At least I’ll always know which books are mine (and yes, they all have my name in them anyway). It’s funny thinking about this relationship from different perspectives: I’ve spent 25% of my life with Doug, and the other 75% I spent with my parents because I was under 18. Basically, I don’t know what an adult life is apart from being with Doug. For one thing, it’s not like the movies. Being together is not all lovey-dovey all the time and we haven’t had any serious drama jeopardizing our relationship (knock on wood – and thank goodness for communication skills). I think this is what a nice life is supposed to be, and I feel extremely lucky. For some reason, he thinks it’s a good idea to stick with me, and all I have to say is I feel the same way.

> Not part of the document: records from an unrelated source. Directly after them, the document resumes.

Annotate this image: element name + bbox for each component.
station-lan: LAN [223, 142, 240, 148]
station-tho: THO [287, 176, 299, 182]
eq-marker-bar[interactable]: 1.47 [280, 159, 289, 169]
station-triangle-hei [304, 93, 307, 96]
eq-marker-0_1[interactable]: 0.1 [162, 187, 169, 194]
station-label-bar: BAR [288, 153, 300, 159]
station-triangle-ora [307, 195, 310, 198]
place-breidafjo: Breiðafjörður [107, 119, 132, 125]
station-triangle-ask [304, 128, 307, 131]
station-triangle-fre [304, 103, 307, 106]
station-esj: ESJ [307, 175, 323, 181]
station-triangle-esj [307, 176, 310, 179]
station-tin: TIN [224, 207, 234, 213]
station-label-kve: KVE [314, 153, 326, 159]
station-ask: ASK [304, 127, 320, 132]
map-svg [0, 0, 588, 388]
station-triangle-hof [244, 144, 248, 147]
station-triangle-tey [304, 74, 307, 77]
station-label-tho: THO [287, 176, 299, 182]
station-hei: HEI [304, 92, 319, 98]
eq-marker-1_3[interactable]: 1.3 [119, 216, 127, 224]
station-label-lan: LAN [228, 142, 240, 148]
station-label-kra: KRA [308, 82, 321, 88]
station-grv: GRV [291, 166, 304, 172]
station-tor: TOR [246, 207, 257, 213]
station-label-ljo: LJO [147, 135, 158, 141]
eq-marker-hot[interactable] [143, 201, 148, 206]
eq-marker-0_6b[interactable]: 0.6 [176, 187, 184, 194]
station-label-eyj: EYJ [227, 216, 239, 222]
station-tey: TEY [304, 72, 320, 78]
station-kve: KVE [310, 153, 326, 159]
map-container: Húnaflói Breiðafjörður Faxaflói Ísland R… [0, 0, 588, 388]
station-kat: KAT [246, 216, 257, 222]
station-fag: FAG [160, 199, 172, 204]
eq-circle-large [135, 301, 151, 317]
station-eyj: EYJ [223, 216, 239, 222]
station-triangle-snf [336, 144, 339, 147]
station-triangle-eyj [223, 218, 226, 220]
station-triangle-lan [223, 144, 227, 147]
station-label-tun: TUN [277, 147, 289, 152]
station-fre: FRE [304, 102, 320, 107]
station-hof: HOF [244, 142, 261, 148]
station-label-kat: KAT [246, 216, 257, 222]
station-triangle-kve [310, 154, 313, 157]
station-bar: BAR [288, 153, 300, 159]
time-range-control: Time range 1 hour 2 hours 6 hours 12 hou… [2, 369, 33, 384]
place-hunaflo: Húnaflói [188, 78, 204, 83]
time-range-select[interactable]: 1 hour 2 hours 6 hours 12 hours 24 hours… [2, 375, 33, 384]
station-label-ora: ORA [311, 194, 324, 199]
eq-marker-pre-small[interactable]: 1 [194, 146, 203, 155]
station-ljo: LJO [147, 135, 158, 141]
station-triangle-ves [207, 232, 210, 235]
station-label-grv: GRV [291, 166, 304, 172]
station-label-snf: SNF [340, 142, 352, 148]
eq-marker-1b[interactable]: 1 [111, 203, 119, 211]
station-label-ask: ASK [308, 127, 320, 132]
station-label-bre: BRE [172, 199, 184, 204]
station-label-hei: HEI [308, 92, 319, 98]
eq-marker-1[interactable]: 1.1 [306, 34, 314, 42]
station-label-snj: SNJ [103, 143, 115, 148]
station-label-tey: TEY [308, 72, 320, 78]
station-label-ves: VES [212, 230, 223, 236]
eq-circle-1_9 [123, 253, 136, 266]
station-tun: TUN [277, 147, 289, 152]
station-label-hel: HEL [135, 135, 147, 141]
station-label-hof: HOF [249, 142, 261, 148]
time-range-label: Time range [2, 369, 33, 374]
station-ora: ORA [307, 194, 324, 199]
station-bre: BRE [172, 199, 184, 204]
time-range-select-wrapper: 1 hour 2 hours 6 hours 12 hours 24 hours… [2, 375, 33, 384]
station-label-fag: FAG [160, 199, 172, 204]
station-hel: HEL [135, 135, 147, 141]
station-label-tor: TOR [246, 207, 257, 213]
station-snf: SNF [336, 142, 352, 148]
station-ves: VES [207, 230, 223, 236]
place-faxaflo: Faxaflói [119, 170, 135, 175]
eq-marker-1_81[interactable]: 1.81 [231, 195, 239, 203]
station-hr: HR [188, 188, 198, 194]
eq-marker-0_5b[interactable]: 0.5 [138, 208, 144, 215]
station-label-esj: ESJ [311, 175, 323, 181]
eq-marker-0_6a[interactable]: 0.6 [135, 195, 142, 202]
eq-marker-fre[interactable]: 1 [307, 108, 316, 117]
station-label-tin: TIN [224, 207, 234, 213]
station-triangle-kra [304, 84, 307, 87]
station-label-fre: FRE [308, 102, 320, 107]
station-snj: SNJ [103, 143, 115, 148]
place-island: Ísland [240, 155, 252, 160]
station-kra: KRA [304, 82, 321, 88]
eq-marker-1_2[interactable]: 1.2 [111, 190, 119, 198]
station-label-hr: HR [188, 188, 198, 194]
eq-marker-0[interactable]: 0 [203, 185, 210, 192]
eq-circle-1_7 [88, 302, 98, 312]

Also yesterday, I indulged in another repeat of my Happy Dance by pulling out my Harris School acceptance letter and giving myself a pat on the back. (Thank goodness Doug tolerates all the stupid things I come up with.) I do this about once a week, which sounds incredibly dumb, but after five years of rejection, it feels so good to be recognized and wanted. I intend to celebrate this acceptance over and over again until graduation comes, then I’ll celebrate that. It’s hard to describe how important this feels. I don’t know how to convey how deeply invested I was in persuing a medical career – academically, emotionally, financially, and all the rest. Then I got a reality check and found out I had put all my eggs in the wrong basket. It wasn’t necessarily a bad basket, but it wasn’t mine, and when the Easter Hunt ended, I had nothing to show for. My Harris letter is physical representation of the fact that I’m no longer a lost cause, that I have something to continue working for, that I can be good at something, that I have a new direction and a new future to look forward to and, finally, someone else sees something in me that I may have had all along. Like Shaheen Jafargholi, who could knock your socks off if he only had the right song, I’ve got a new song myself.
I’m hoping that being grounded in Chicago via school will help me feel less of an outsider in this city. It’s taking me a really long time to warm up to this place, and I’m still looking for that breakthrough moment. If it never comes, then hopefully Chicago will grow on me so slowly I’ll never notice until it’s time to leave and I find myself unexpectedly sad…
Memo
To: Weather forecasters and reporters in the greater Chicago area
From: A Southern California native who knows her numbers
Re: Temperature Readings
Just because you say it’s going to be 70 degrees doesn’t mean it will be 70 degrees. Just because Chicago area websites report it’s currently 70 degrees doesn’t mean it’s actually 70 degrees. Just because the sun is out doesn’t mean it feels like 70 degrees. Don’t lie to me – my biological thermostat will know when it’s really 70 degrees.